The only decision is which version to get: the 143mHz V3 2000, the
166mHz V3 3000 or the 183mHz V3 3500TV? Aside from the TV tuner in
the 3500 they really differ only by clock speed--in fact the 2000
and 3000 are the exact same card, the 3000s simply being the ones
that withstood heat testing better.
I went with a 2000 because they are the cheapest, can be overclocked
the most and will do the most for my system for the money.
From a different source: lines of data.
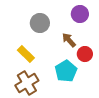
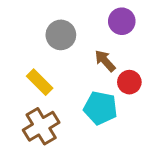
cyan pentagon: (66, 71) -> (100, 108), turned -30

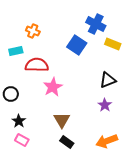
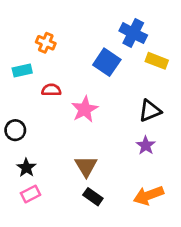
red semicircle: (37, 65) -> (51, 90), size x0.6
pink star: (53, 87) -> (85, 109), moved
pink rectangle: (22, 140) -> (31, 194), turned -56

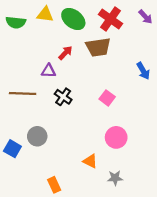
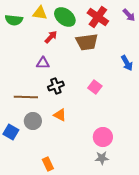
red arrow: (65, 53) -> (51, 37), moved
brown line: (23, 93) -> (26, 97), moved
black cross: (63, 97) -> (56, 86), turned 35
pink circle: (116, 137) -> (103, 137), moved
orange triangle: (90, 161) -> (60, 115), moved

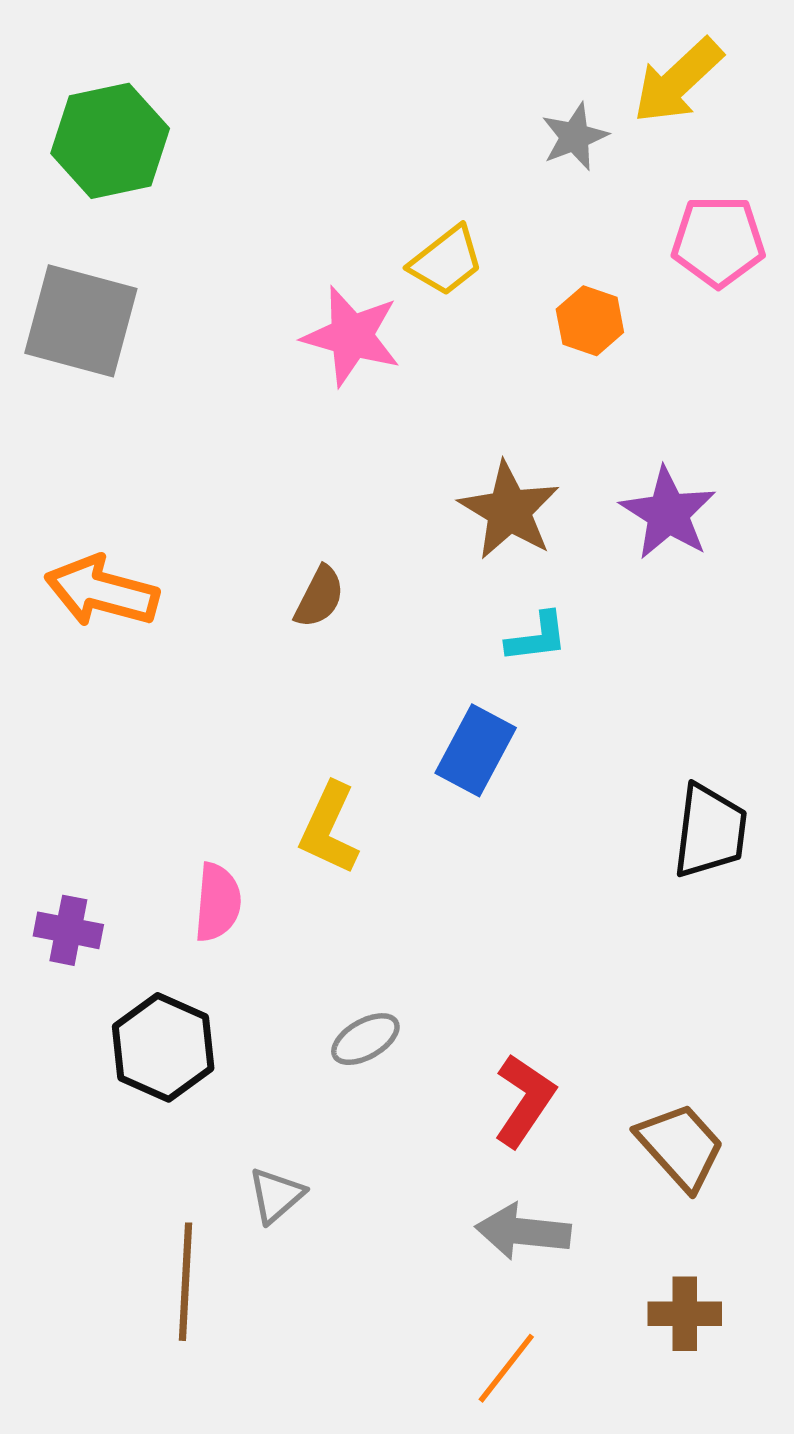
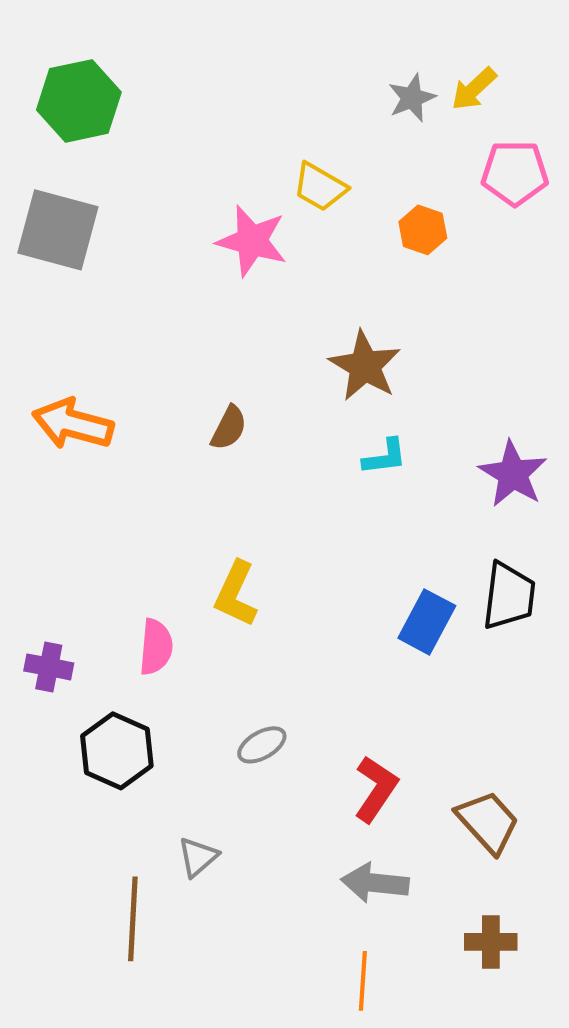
yellow arrow: (678, 81) -> (474, 89), moved, size x0.7
yellow trapezoid: (446, 261) -> (320, 187), turned 68
purple star: (668, 513) -> (513, 474), moved
blue rectangle: (476, 750) -> (427, 622), moved
orange line: (506, 1368) -> (363, 981), turned -34

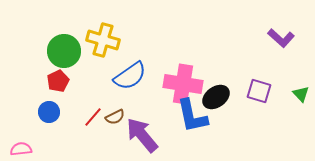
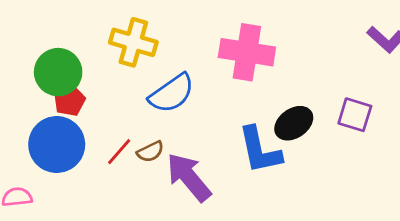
green circle: (64, 51) -> (58, 72), moved
pink cross: (183, 84) -> (247, 52), moved
blue circle: (49, 112) -> (57, 145), size x1.8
Unless
you have a very fast (p2 450 or higher) system, clock speeds over 180mHz
or so won't really improve your framerate because your processor
can't keep up anyhow.
Whatever Voodoo3 you have, I highly recommend the following
utility. 3dfx themselves were so impressed by it that they offered
the author a job, which he accepted. :)
Voodoo3
Overclocker Property Page
{readme}
by Gary Peterson, version 3.1 (126k)
Install is a snap, just check the readme and follow along.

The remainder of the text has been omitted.